Goal of the exercise:
Only the lines from the start of the data below through the line that contains "muncul secara lambat, tidak akan" are to be copied, exactly and without pictures.

Extracted material:

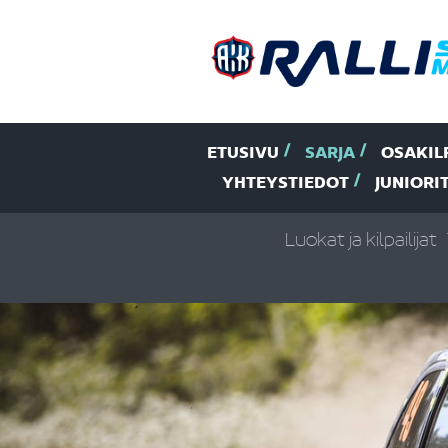
ETUSIVU
SARJA
OSAKIL
YHTEYSTIEDOT
JUNIORI
Luokat ja kilpailijat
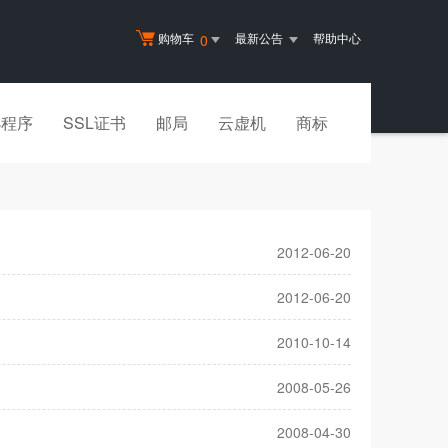
购物车
最新公告
帮助中心
0
小程序
SSL证书
邮局
云虚机
商标
2012-06-20
2012-06-20
2010-10-14
2008-05-26
2008-04-30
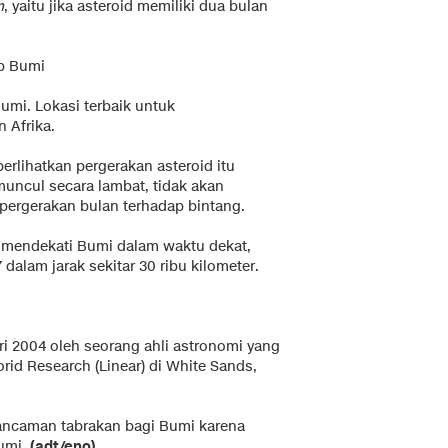
m
, yaitu jika asteroid memiliki dua bulan
ip Bumi
umi. Lokasi terbaik untuk
 Afrika.
rlihatkan pergerakan asteroid itu
muncul secara lambat, tidak akan
 pergerakan bulan terhadap bintang.
n mendekati Bumi dalam waktu dekat,
dalam jarak sekitar 30 ribu kilometer.
i 2004 oleh seorang ahli astronomi yang
rid Research (Linear) di White Sands,
n ancaman tabrakan bagi Bumi karena
Bumi.
(adt/eno)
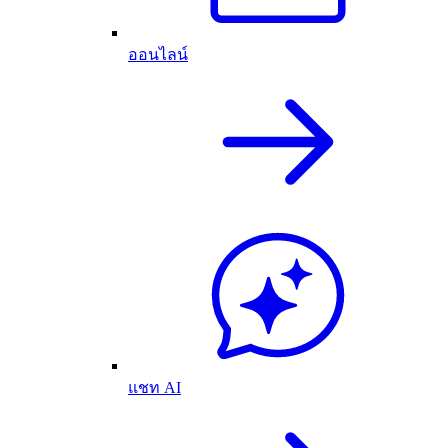
ออนไลน์
แชท AI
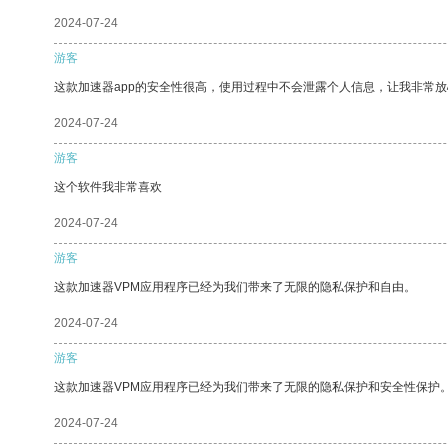
2024-07-24
游客
这款加速器app的安全性很高，使用过程中不会泄露个人信息，让我非常放
2024-07-24
游客
这个软件我非常喜欢
2024-07-24
游客
这款加速器VPM应用程序已经为我们带来了无限的隐私保护和自由。
2024-07-24
游客
这款加速器VPM应用程序已经为我们带来了无限的隐私保护和安全性保护
2024-07-24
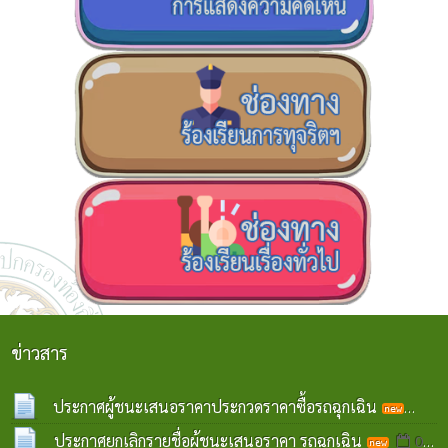
ข่าวสาร
ประกาศผู้ชนะเสนอราคาประกวดราคาซื้อรถฉุกเฉิน
07 ส.ค. 2569
ประกาศยกเลิกรายชื่อผู้ชนะเสนอราคา รถฉุกเฉิน
07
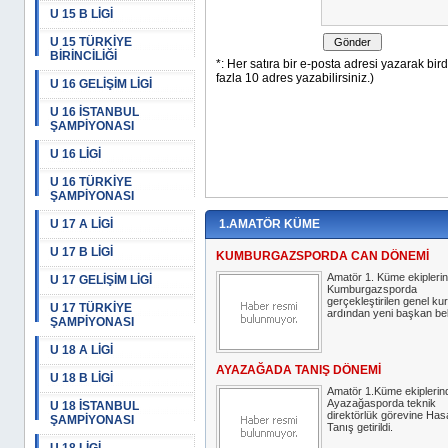
U 15 B LİGİ
U 15 TÜRKİYE
BİRİNCİLİĞİ
U 16 GELİŞİM LİGİ
U 16 İSTANBUL
ŞAMPİYONASI
U 16 LİGİ
U 16 TÜRKİYE
ŞAMPİYONASI
U 17 A LİGİ
1.AMATÖR KÜME
U 17 B LİGİ
KUMBURGAZSPORDA CAN DÖNEMİ
Amatör 1. Küme ekipleri
U 17 GELİŞİM LİGİ
Kumburgazsporda
gerçekleştirilen genel ku
U 17 TÜRKİYE
ardından yeni başkan bell
ŞAMPİYONASI
U 18 A LİGİ
AYAZAĞADA TANIŞ DÖNEMİ
U 18 B LİGİ
Amatör 1.Küme ekiplerin
Ayazağasporda teknik
U 18 İSTANBUL
direktörlük görevine Has
ŞAMPİYONASI
Tanış getirildi.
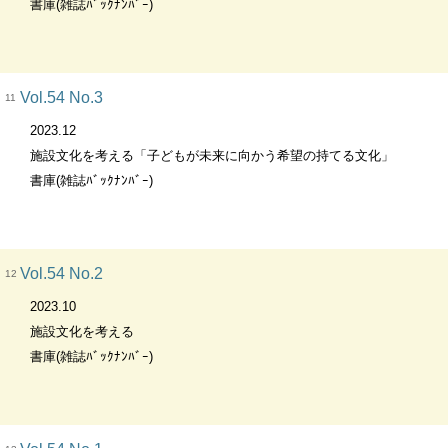
書庫(雑誌ﾊﾞｯｸﾅﾝﾊﾞｰ)
Vol.54 No.3
11
2023.12
施設文化を考える「子どもが未来に向かう希望の持てる文化」
書庫(雑誌ﾊﾞｯｸﾅﾝﾊﾞｰ)
Vol.54 No.2
12
2023.10
施設文化を考える
書庫(雑誌ﾊﾞｯｸﾅﾝﾊﾞｰ)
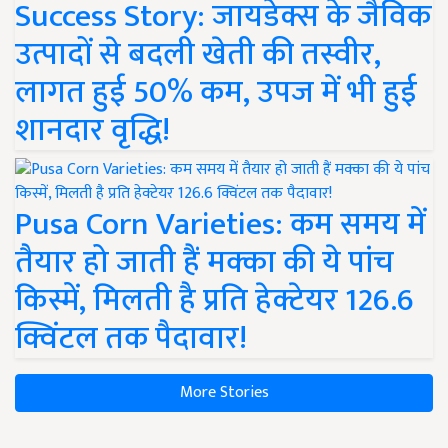
Success Story: जायडेक्स के जैविक
उत्पादों से बदली खेती की तस्वीर,
लागत हुई 50% कम, उपज में भी हुई
शानदार वृद्धि!
Pusa Corn Varieties: कम समय में
तैयार हो जाती हैं मक्का की ये पांच
किस्में, मिलती है प्रति हेक्टेयर 126.6
क्विंटल तक पैदावार!
More Stories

Task answer:
ETUSIVU
SARJA
OSAKIL
YHTEYSTIEDOT
JUNIORI
Luokat ja kilpailijat
购物车
最新公告
帮助中心
0
小程序
SSL证书
邮局
云虚机
商标
2012-06-20
2012-06-20
2010-10-14
2008-05-26
2008-04-30
m
, yaitu jika asteroid memiliki dua bulan
ip Bumi
umi. Lokasi terbaik untuk
 Afrika.
rlihatkan pergerakan asteroid itu
muncul secara lambat, tidak akan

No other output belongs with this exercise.